▼

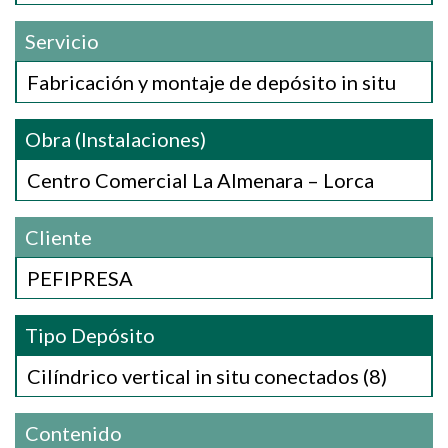
Servicio
Fabricación y montaje de depósito in situ
Obra (Instalaciones)
Centro Comercial La Almenara – Lorca
Cliente
PEFIPRESA
Tipo Depósito
Cilíndrico vertical in situ conectados (8)
Contenido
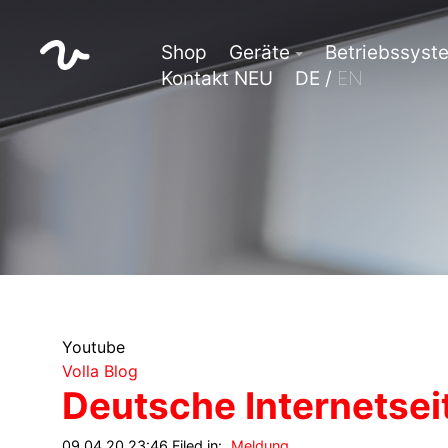
Shop
Geräte
Betriebssyst
Kontakt NEU
DE /
EN
Youtube
Volla Blog
Deutsche Internetsei
09.04.20 23:46 Filed in:
Meldung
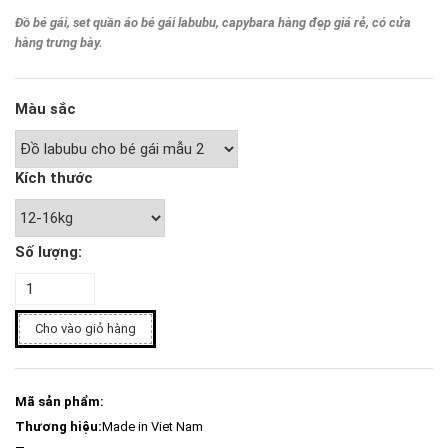
Đồ bé gái, set quần áo bé gái labubu, capybara hàng đẹp giá rẻ, có cửa
hàng trưng bày.
Màu sắc
Kích thước
Số lượng:
Cho vào giỏ hàng
Mã sản phẩm:
Thương hiệu:
Made in Viet Nam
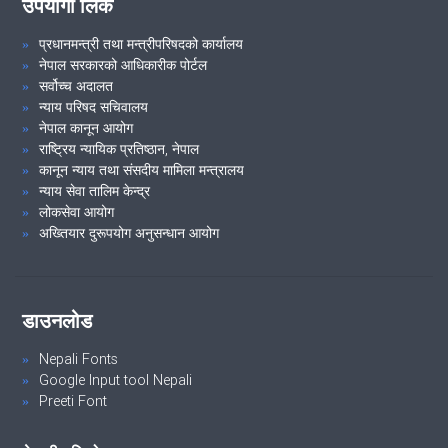
उपयोगी लिंक
२१औं निजामती सेवा दिवस, २०८१ शुभकामना आदान-प्रदान समारोह तथा कदर
पत्र वितरण कार्यक्रम ।
प्रधानमन्त्री तथा मन्त्रीपरिषदको कार्यालय
नेपाल सरकारको आधिकारीक पोर्टल
सर्वोच्च अदालत
न्याय परिषद सचिवालय
VIEW ALL
नेपाल कानून आयोग
राष्ट्रिय न्यायिक प्रतिष्ठान, नेपाल
कानून न्याय तथा संसदीय मामिला मन्त्रालय
न्याय सेवा तालिम केन्द्र
लोकसेवा आयोग
अख्तियार दुरूपयोग अनुसन्धान आयोग
डाउनलोड
Nepali Fonts
Google Input tool Nepali
Preeti Font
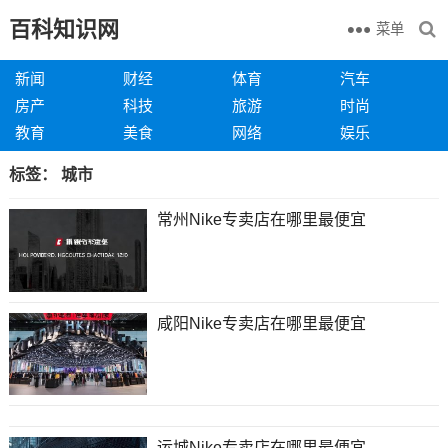
百科知识网
菜单
新闻
财经
体育
汽车
房产
科技
旅游
时尚
教育
美食
网络
娱乐
标签：
城市
常州Nike专卖店在哪里最便宜
咸阳Nike专卖店在哪里最便宜
运城Nike专卖店在哪里最便宜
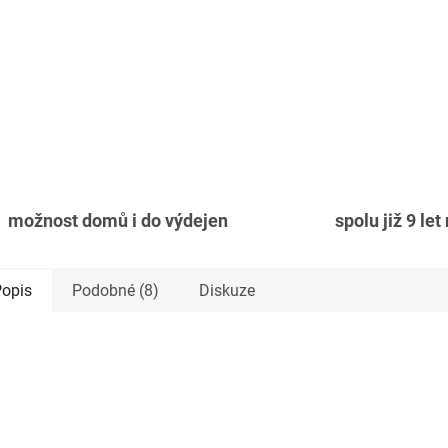
možnost domů i do výdejen
spolu již 9 let
opis
Podobné (8)
Diskuze
Akce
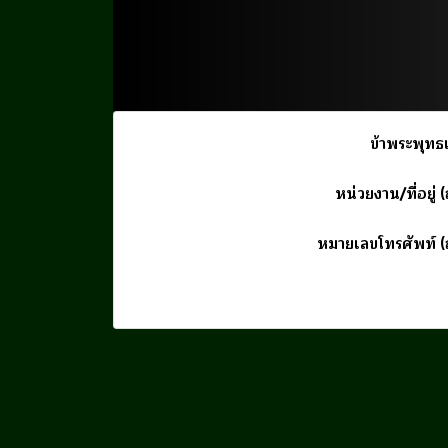
ข้าพระพุทธเ
หน่วยงาน/ที่อยู่ (ถ
หมายเลขโทรศัพท์ (ถ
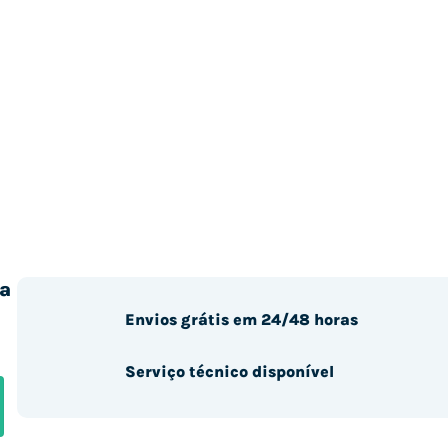
a
Envios grátis em 24/48 horas
Serviço técnico disponível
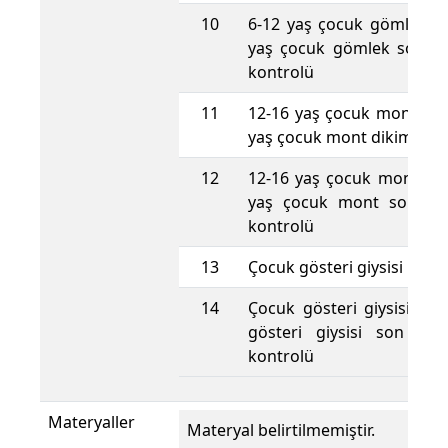
10
6-12 yaş çocuk gömlek di
yaş çocuk gömlek son ü
kontrolü
11
12-16 yaş çocuk mont kes
yaş çocuk mont dikimi
12
12-16 yaş çocuk mont dik
yaş çocuk mont son üt
kontrolü
13
Çocuk gösteri giysisi kesi
14
Çocuk gösteri giysisi dik
gösteri giysisi son üt
kontrolü
Materyaller
Materyal belirtilmemiştir.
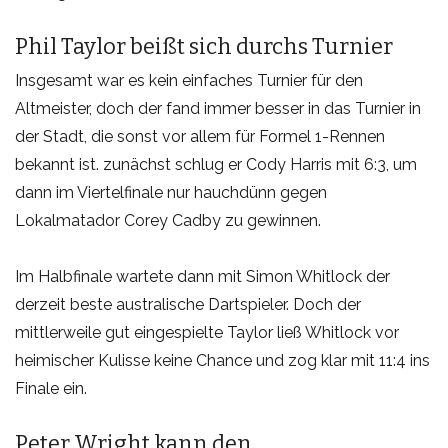
Phil Taylor beißt sich durchs Turnier
Insgesamt war es kein einfaches Turnier für den
Altmeister, doch der fand immer besser in das Turnier in
der Stadt, die sonst vor allem für Formel 1-Rennen
bekannt ist. zunächst schlug er Cody Harris mit 6:3, um
dann im Viertelfinale nur hauchdünn gegen
Lokalmatador Corey Cadby zu gewinnen.
Im Halbfinale wartete dann mit Simon Whitlock der
derzeit beste australische Dartspieler. Doch der
mittlerweile gut eingespielte Taylor ließ Whitlock vor
heimischer Kulisse keine Chance und zog klar mit 11:4 ins
Finale ein.
Peter Wright kann den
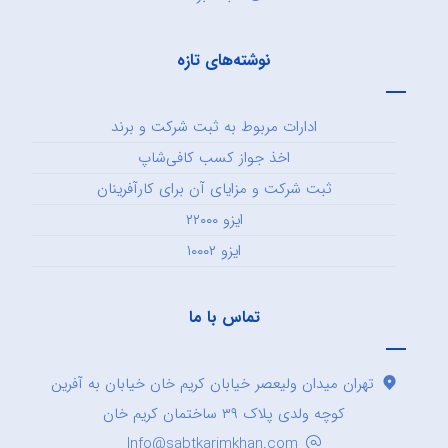
نوشته‌های تازه
ادارات مربوط به ثبت شرکت و برند
اخذ جواز کسب کافی‌شاپ
ثبت شرکت و مزایای آن برای کارآفرینان
ایزو ۲۲۰۰۰
ایزو ۱۰۰۰۲
تماس با ما
تهران میدان ولیعصر خیابان کریم خان خیابان به آفرین
کوچه ولدی پلاک ۳۹ ساختمان کریم خان
Info@sabtkarimkhan.com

▲

▶ **Directions for this task**
Set the listing above down again exactly, leaving pictures out.

▶ **Output below**
Servicio
Fabricación y montaje de depósito in situ
Obra (Instalaciones)
Centro Comercial La Almenara – Lorca
Cliente
PEFIPRESA
Tipo Depósito
Cilíndrico vertical in situ conectados (8)
Contenido
Shop
Geräte
Betriebssyst
Kontakt NEU
DE /
EN
Youtube
Volla Blog
Deutsche Internetsei
09.04.20 23:46 Filed in:
Meldung
Đồ bé gái, set quần áo bé gái labubu, capybara hàng đẹp giá rẻ, có cửa
hàng trưng bày.
Màu sắc
Kích thước
Số lượng:
Cho vào giỏ hàng
Mã sản phẩm:
Thương hiệu:
Made in Viet Nam
उपयोगी लिंक
२१औं निजामती सेवा दिवस, २०८१ शुभकामना आदान-प्रदान समारोह तथा कदर
पत्र वितरण कार्यक्रम ।
प्रधानमन्त्री तथा मन्त्रीपरिषदको कार्यालय
नेपाल सरकारको आधिकारीक पोर्टल
सर्वोच्च अदालत
न्याय परिषद सचिवालय
VIEW ALL
नेपाल कानून आयोग
राष्ट्रिय न्यायिक प्रतिष्ठान, नेपाल
कानून न्याय तथा संसदीय मामिला मन्त्रालय
न्याय सेवा तालिम केन्द्र
लोकसेवा आयोग
अख्तियार दुरूपयोग अनुसन्धान आयोग
डाउनलोड
Nepali Fonts
Google Input tool Nepali
Preeti Font
百科知识网
菜单
新闻
财经
体育
汽车
房产
科技
旅游
时尚
教育
美食
网络
娱乐
标签：
城市
常州Nike专卖店在哪里最便宜
咸阳Nike专卖店在哪里最便宜
运城Nike专卖店在哪里最便宜
možnost domů i do výdejen
spolu již 9 let
opis
Podobné (8)
Diskuze
Akce
ข้าพระพุทธเ
หน่วยงาน/ที่อยู่ (ถ
หมายเลขโทรศัพท์ (ถ
a
Envios grátis em 24/48 horas
Serviço técnico disponível
10
6-12 yaş çocuk gömlek di
yaş çocuk gömlek son ü
kontrolü
11
12-16 yaş çocuk mont kes
yaş çocuk mont dikimi
12
12-16 yaş çocuk mont dik
yaş çocuk mont son üt
kontrolü
13
Çocuk gösteri giysisi kesi
14
Çocuk gösteri giysisi dik
gösteri giysisi son üt
kontrolü
Materyaller
Materyal belirtilmemiştir.
Phil Taylor beißt sich durchs Turnier
Insgesamt war es kein einfaches Turnier für den
Altmeister, doch der fand immer besser in das Turnier in
der Stadt, die sonst vor allem für Formel 1-Rennen
bekannt ist. zunächst schlug er Cody Harris mit 6:3, um
dann im Viertelfinale nur hauchdünn gegen
Lokalmatador Corey Cadby zu gewinnen.
Im Halbfinale wartete dann mit Simon Whitlock der
derzeit beste australische Dartspieler. Doch der
mittlerweile gut eingespielte Taylor ließ Whitlock vor
heimischer Kulisse keine Chance und zog klar mit 11:4 ins
Finale ein.
Peter Wright kann den
نوشته‌های تازه
ادارات مربوط به ثبت شرکت و برند
اخذ جواز کسب کافی‌شاپ
ثبت شرکت و مزایای آن برای کارآفرینان
ایزو ۲۲۰۰۰
ایزو ۱۰۰۰۲
تماس با ما
تهران میدان ولیعصر خیابان کریم خان خیابان به آفرین
کوچه ولدی پلاک ۳۹ ساختمان کریم خان
Info@sabtkarimkhan.com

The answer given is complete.